"Your dress is too short," Nessarose said. "You should ask for a new one, Papa would get it for you."
"No," said Elphaba frankly, "Papa would get it for you." She pulled at her dress again and helped Nessa to stand, putting her long green fingers on the small of her sister's back to offer much-needed support. With Elphaba's help Nessarose walked into the watery daylight of Quadling Country and sat daintily on a bench outside their hut.
Elphaba sat down beside her sister, swatting away mosquitoes and gnats for the both of them and looking irritated. The air outside was dead and thick; the water in muddy pools still and stagnant, with a thin layer of green scum; the sky laden with heavy clouds. Elphaba squinted around at her dreary surroundings and sighed.
"I like it here," said Nessarose after a while. "It's almost pretty, don't you think? The trees. And the natives are very nice, once they accept the Unnamed God into their hearts."
Elphaba stared ferociously out at the gray sky. "I hate it," she said softly.
"Oh, Elphie, you always say that. You hate everything." Nessa was frustrated; she squirmed to sit up straight and bit her lip tightly. "Papa would hate to hear you talk like that."
"Papa isn't here!" Elphaba barked sharply, and then her voice softened when Nessarose's face melted into a squinty, almost tearful pout. "Look, I'm sorry. I know you like it. I should too. Nessa, please." Elphaba shook her thin black hair away from her face and looking pleadingly at Nessarose.
But Nessa wasn't looking at Elphaba any longer. She stared into the murky, muggy forest beyond, her eyes wide, an expression of terror on her face. "Elphie…" she said, softly, hoarsely.
Elphaba looked automatically to where Nessa was staring—where the small girl would have been pointing, had she any arms. There was a rustling in the muddy undergrowth. In a moment, the rose-colored head of a Quadling poked through the brush, its face streaked in mud, hair falling in greasy hanks down its back. His back, Elphaba corrected herself—it was a thin man dressed in sparse, oily gray loincloth and shirt. Papa hasn't got to him, yet, Elphaba thought, searching his rosy skin for a tattoo of conversion and finding nothing. What's he doing here?
"Elphaba…" Nessarose whined softly. "Papa's not here. What are you going to do?"
Elphaba watched the Quadling struggle out from the forest into their clearing, splashing through puddles and tripping over stones. "Why are you still scared of them, Nessa, after all this time?" she asked.

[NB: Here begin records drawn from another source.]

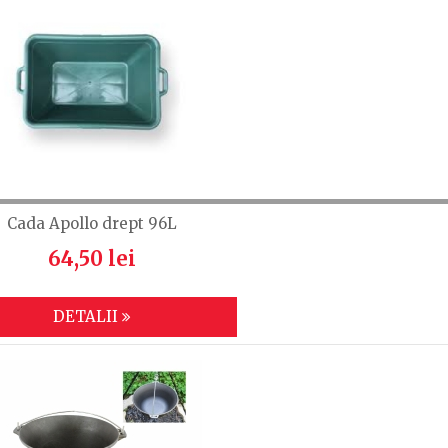
Cada Apollo drept 96L
64,50 lei
DETALII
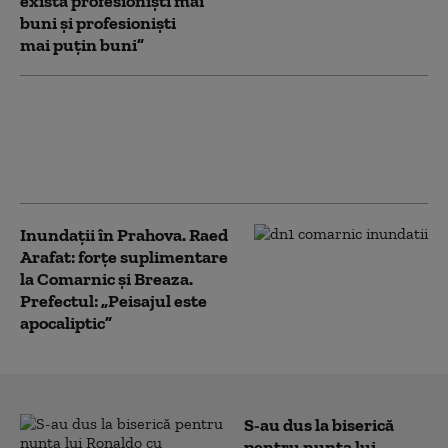
există profesioniști mai
buni și profesioniști
mai puțin buni”
Raed Arafat reclamă fapte „de o
gravitate deosebită” în dosarul
„presupuselor angajări fictive” de la
DSU. Acuzații aduse procurorului
Inundații în Prahova. Raed
Arafat: forțe suplimentare
la Comarnic și Breaza.
Prefectul: „Peisajul este
apocaliptic”
S-au dus la biserică
pentru nunta lui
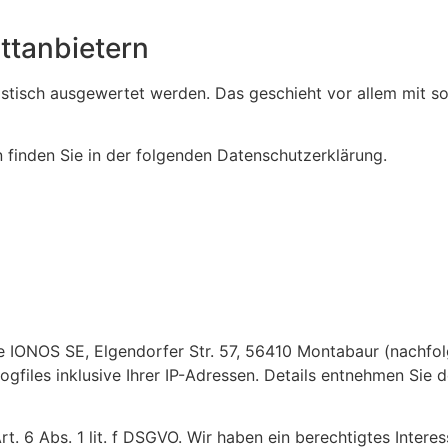
tt­anbietern
tistisch ausgewertet werden. Das geschieht vor allem mit 
 finden Sie in der folgenden Datenschutzerklärung.
ie IONOS SE, Elgendorfer Str. 57, 56410 Montabaur (nachf
gfiles inklusive Ihrer IP-Adressen. Details entnehmen Sie 
 6 Abs. 1 lit. f DSGVO. Wir haben ein berechtigtes Interes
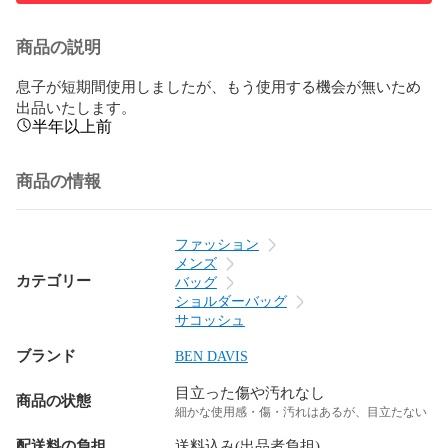
商品の説明
息子が短期間使用しましたが、もう使用する機会が無いため
出品いたします。
半年以上前
商品の情報
ファッション
メンズ
カテゴリー
バッグ
ショルダーバッグ
サコッシュ
ブランド
BEN DAVIS
目立った傷や汚れなし
商品の状態
細かな使用感・傷・汚れはあるが、目立たない
配送料の負担
送料込み(出品者負担)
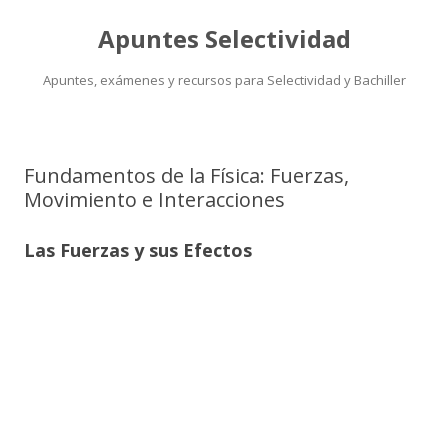
Apuntes Selectividad
Apuntes, exámenes y recursos para Selectividad y Bachiller
Saltar
al
contenido
Fundamentos de la Física: Fuerzas,
Movimiento e Interacciones
Las Fuerzas y sus Efectos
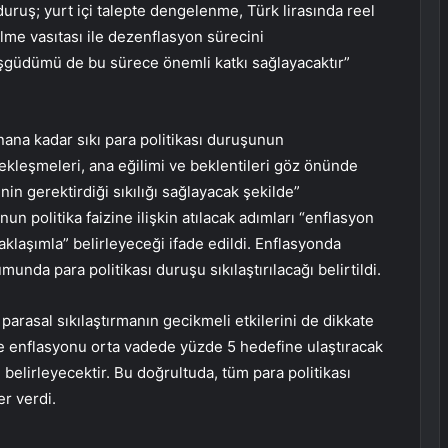
duruş; yurt içi talepte dengelenme, Türk lirasında reel
me vasıtası ile dezenflasyon sürecini
eşgüdümü de bu sürece önemli katkı sağlayacaktır”
anana kadar sıkı para politikası duruşunun
çekleşmeleri, ana eğilimi ve beklentileri göz önünde
n gerektirdiği sıkılığı sağlayacak şekilde”
nun politika faizine ilişkin atılacak adımları “enflasyon
yaklaşımla” belirleyeceği ifade edildi. Enflasyonda
unda para politikası duruşu sıkılaştırılacağı belirtildi.
parasal sıkılaştırmanın gecikmeli etkilerini de dikkate
ve enflasyonu orta vadede yüzde 5 hedefine ulaştıracak
 belirleyecektir. Bu doğrultuda, tüm para politikası
er verdi.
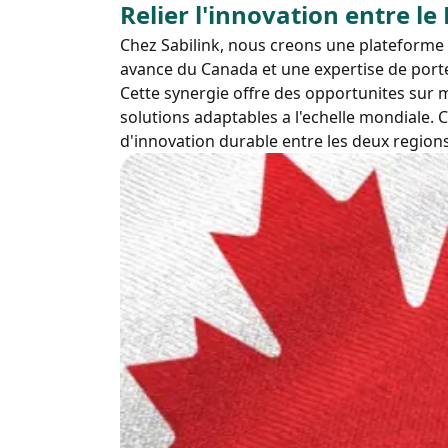
Relier l'innovation entre le
Chez Sabilink, nous creons une plateforme 
avance du Canada et une expertise de port
Cette synergie offre des opportunites sur m
solutions adaptables a l'echelle mondiale. 
d'innovation durable entre les deux regions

"There's no tattoo," Nessarose whispered, as if this explained everything. "He's a heathen, Elphie. He's dangerous."
Elphaba stood and stalked to where the Quadling was squatting on his haunches, breathing heavily, staring at the two girls outside their hut. "What do you want?" she asked, bravely, staring the native man in his muddy brown eyes.
The Quadling shrunk back away from the green girl and made a noise in the pocket of his throat before speaking. "I to be looking for the man who calls himself minister," he said. The man craned his neck to look behind Elphaba at Nessarose's thin, armless figure, slumped again against the wall and watching them with wide eyes.

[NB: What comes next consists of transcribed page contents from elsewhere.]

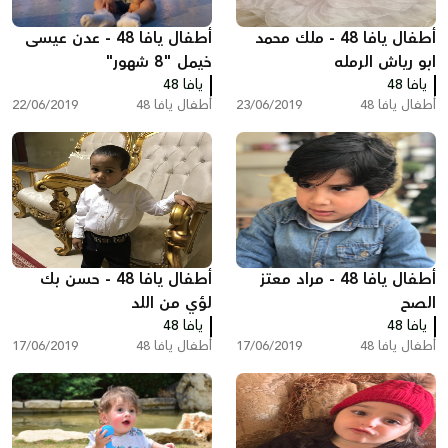
أطفال يافا 48 - ملك محمد
أطفال يافا 48 - عدن عيسى
ابو رياش الرمله
خيمل "8 شهور"
يافا 48
يافا 48
أطفال يافا 48
23/06/2019
أطفال يافا 48
22/06/2019
أطفال يافا 48 - مراد معتز
أطفال يافا 48 - حسن بك
الصح
لؤي من اللد
يافا 48
يافا 48
أطفال يافا 48
17/06/2019
أطفال يافا 48
17/06/2019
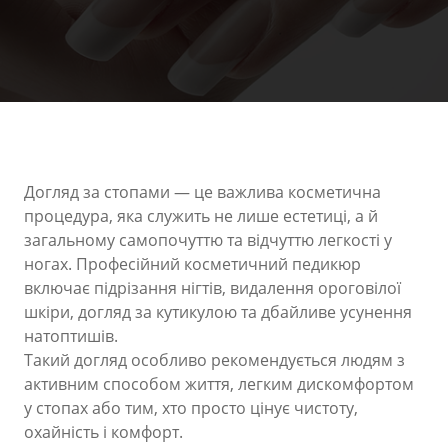
Догляд за стопами — це важлива косметична
процедура, яка служить не лише естетиці, а й
загальному самопочуттю та відчуттю легкості у
ногах. Професійний косметичний педикюр
включає підрізання нігтів, видалення ороговілої
шкіри, догляд за кутикулою та дбайливе усунення
натоптишів.
Такий догляд особливо рекомендується людям з
активним способом життя, легким дискомфортом
у стопах або тим, хто просто цінує чистоту,
охайність і комфорт.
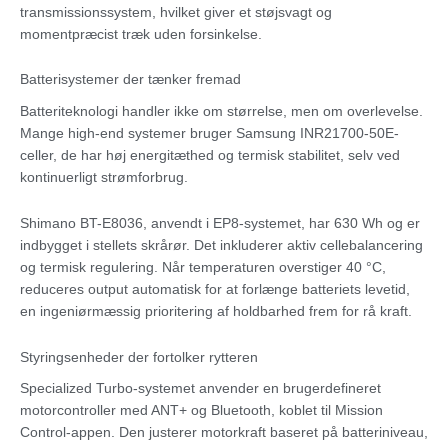
transmissionssystem, hvilket giver et støjsvagt og
momentpræcist træk uden forsinkelse.
Batterisystemer der tænker fremad
Batteriteknologi handler ikke om størrelse, men om overlevelse.
Mange high-end systemer bruger Samsung INR21700-50E-
celler, de har høj energitæthed og termisk stabilitet, selv ved
kontinuerligt strømforbrug.
Shimano BT-E8036, anvendt i EP8-systemet, har 630 Wh og er
indbygget i stellets skrårør. Det inkluderer aktiv cellebalancering
og termisk regulering. Når temperaturen overstiger 40 °C,
reduceres output automatisk for at forlænge batteriets levetid,
en ingeniørmæssig prioritering af holdbarhed frem for rå kraft.
Styringsenheder der fortolker rytteren
Specialized Turbo-systemet anvender en brugerdefineret
motorcontroller med ANT+ og Bluetooth, koblet til Mission
Control-appen. Den justerer motorkraft baseret på batteriniveau,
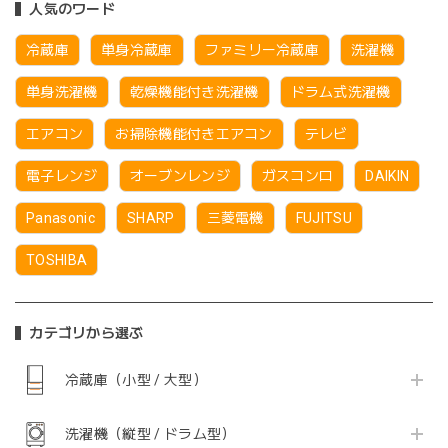
人気のワード
冷蔵庫
単身冷蔵庫
ファミリー冷蔵庫
洗濯機
単身洗濯機
乾燥機能付き洗濯機
ドラム式洗濯機
エアコン
お掃除機能付きエアコン
テレビ
電子レンジ
オーブンレンジ
ガスコンロ
DAIKIN
Panasonic
SHARP
三菱電機
FUJITSU
TOSHIBA
カテゴリから選ぶ
冷蔵庫（小型 / 大型）
洗濯機（縦型 / ドラム型）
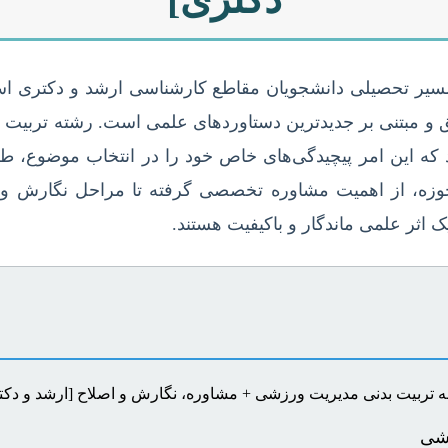
ر مسیر تحصیلی دانشجویان مقاطع کارشناسی ارشد و دکتری ا
 و مبتنی بر جدیدترین دستاوردهای علمی است. رشته تربیت ب
که این امر پیچیدگی‌های خاص خود را در انتخاب موضوع، طرا
حوزه، از اهمیت مشاوره تخصصی گرفته تا مراحل نگارش و ا
 اثر علمی ماندگار و باکیفیت هستند.
زشی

"He's not here," Elphaba said. "What are you called? I can tell him you came."
The Quadling watched Ephaba with his head cocked curiously to one side. "They to call me River Son," said the Quadling softly, his accent thick and distinctive. "And they to call you the green girl. Your skin is to be like the grass of the new season."
"Do you want something?" Elphaba asked, not at all fazed. "We don't have any food, any more than you do." She pulled at the hem of her dress again—it was becoming a nervous habit—and itched the back of her leg with the sole of her calfskin boot.
"I to have food, little girl. It is to be a question, a question I am wanting to be asking. To the man who is to call himself minister." Papa will be pleased, Elphaba thought bitterly. He will be a convertite soon, terrified of burning in the afterlife, longing for the comfort of immortality in the hand of the Unnamed God.
"Come back tomorrow," Elphaba said, and turned away from River Son. "Come back tomorrow, and he'll answer your question."
The Quadling slunk back into the bushes, thanking her in his thick, awkward way, and Elphaba watched him go. Then she turned to Nessarose. "Are you all right?"
She bent before her sister and pushed stringy brown hair from Nessarose's face. The small girl's eyes were the size of saucers, full of a kind of horrified awe. "Are you all right? Oh, Elphie, I was so scared for you, I thought he might kidnap you."
"He's just a Quadling," said Elphaba reassuringly. "Don't be afraid of a Quadling, they can barely stand up straight."
"He didn't have a tattoo, Elphie, he's a heathen," said Nessarose knowingly. "He doesn't know the way of the Unnamed God, he hasn't—"
"Nessa, please. You know I don't…" Elphaba trailed off. "Look, Nanny and Shell are home." She squinted into the forest, where old, white-haired Nanny was picking her way through the underbrush, holding a rucksack full of greens and fruits and with Shell trailing in her wake.